CHANT XXI

Vers 79 à 102

DANS LA CINQUIÈME BOLGE, OÙ SE PURIFIENT LES AVARES ET LES PRODIGUES, DANTE ET VIRGILE S'ENTRETIENNENT AVEC STACE* FERVENT ADMIRATEUR DE VIRGILE

Ora chi fosti, piacciati ch'io sappia,
e perché tanti secoli giaciuto
qui se', ne le parole tue mi cappia».

«Nel tempo che 'l buon Tito, con l'aiuto
del sommo rege, vendicò le fóra
ond' uscì 'l sangue per Giuda venduto,

col nome che più dura e più onora
era io di là», rispuose quello spirto,
«famoso assai, ma non con fede ancora.

Tanto fu dolce mio vocale spirto,
che, tolosano, a sé mi trasse Roma,
dove mertai le tempie ornar di mirto.

Stazio la gente ancor di là mi noma;
cantai di Tebe, e poi del grande Achille;
ma caddi in via con la seconda soma.

Al mio ardor fuor seme le faville,
che mi scaldar, de la divina fiamma
onde sono allumati più di mille;

de l'Eneïda dico, la qual mamma
fummi, e fummi nutrice, poetando;
sanz' essa non fermai peso di dramma.

E per esser vivuto di là quando
visse Virgilio, assentirei un sole
più che non deggio al mio uscir di bando».



«Maintenant je vois le filet où ici vous êtes pris, et comme on s'en dégage, pourquoi le tremblement, et de quoi vous vous conjouissez. Qu'il te plaise maintenant que je sache qui tu fus; pourquoi tant de siècles tu as été gisant, je l'ai compris par tes paroles.

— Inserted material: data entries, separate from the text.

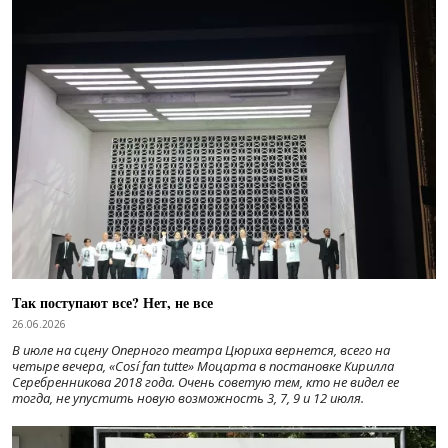
Так поступают все? Нет, не все
26.06.2026
В июле на сцену Оперного театра Цюриха вернется, всего на
четыре вечера, «Cosí fan tutte» Моцарта в постановке Кирилла
Серебренникова 2018 года. Очень советую тем, кто не видел ее
тогда, не упустить новую возможность 3, 7, 9 и 12 июля.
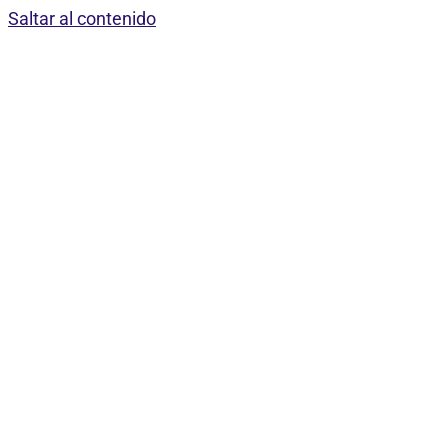
Saltar al contenido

- Au temps où le bon Titus, avec l'aide du souverain Roi, vengea les blessures d'où sortit le sang vendu par Judas; revêtu du nom le plus durable et le plus honoré, j'étais là célèbre, mais n'ayant pas encore la foi. Tant fut doux le souffle de ma voix, que de Toulouse à soi m'attira Rome, où je méritai que de myrte mes tempes fussent ornées. Là encore on me nomme Stace; je chantai de Thèbes, puis du grand Achille; mais sous la seconde charge en chemin je tombai. De mon ardeur furent la semence les étincelles de la divine flamme qui m'embrasa, et à laquelle se sont allumé plus de mille; je parle de l'Enéide, qui me fut une mamelle et une nourrice de poésie; sans elle je n'eusse pesé une drachme. Et pour avoir vécu là quand vivait Virgile, je consentirais que, d'un soleil plus que je ne dois, fût retardée la fin de mon bannissement».